WHAT TO WORK ON. Which lines of the entries hold the string "Oyuncaklar"? Copy each one.

Extracted page text data

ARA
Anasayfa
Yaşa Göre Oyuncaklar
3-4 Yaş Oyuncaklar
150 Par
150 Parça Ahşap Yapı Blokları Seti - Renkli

==

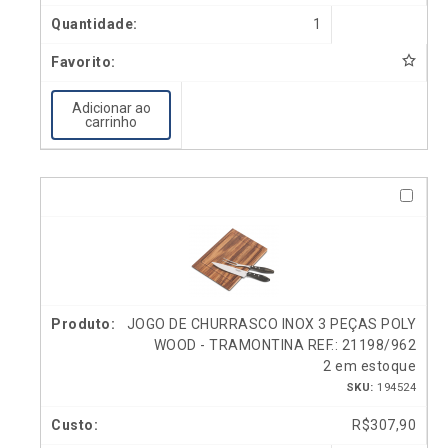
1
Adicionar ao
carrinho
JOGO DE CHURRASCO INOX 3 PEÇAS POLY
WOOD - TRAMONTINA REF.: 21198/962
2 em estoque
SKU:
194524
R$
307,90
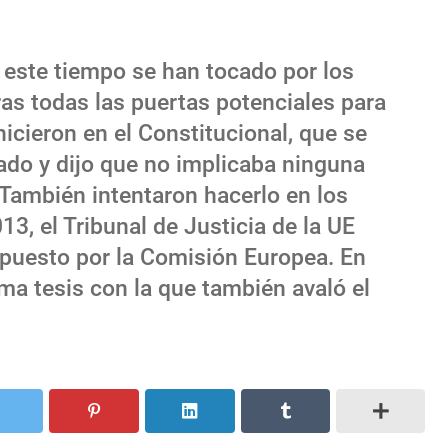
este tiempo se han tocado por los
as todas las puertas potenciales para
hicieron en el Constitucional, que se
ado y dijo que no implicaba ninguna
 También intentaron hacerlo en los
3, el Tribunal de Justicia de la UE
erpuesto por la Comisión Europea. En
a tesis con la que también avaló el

COMPLETED TASK.
Yaşa Göre Oyuncaklar
3-4 Yaş Oyuncaklar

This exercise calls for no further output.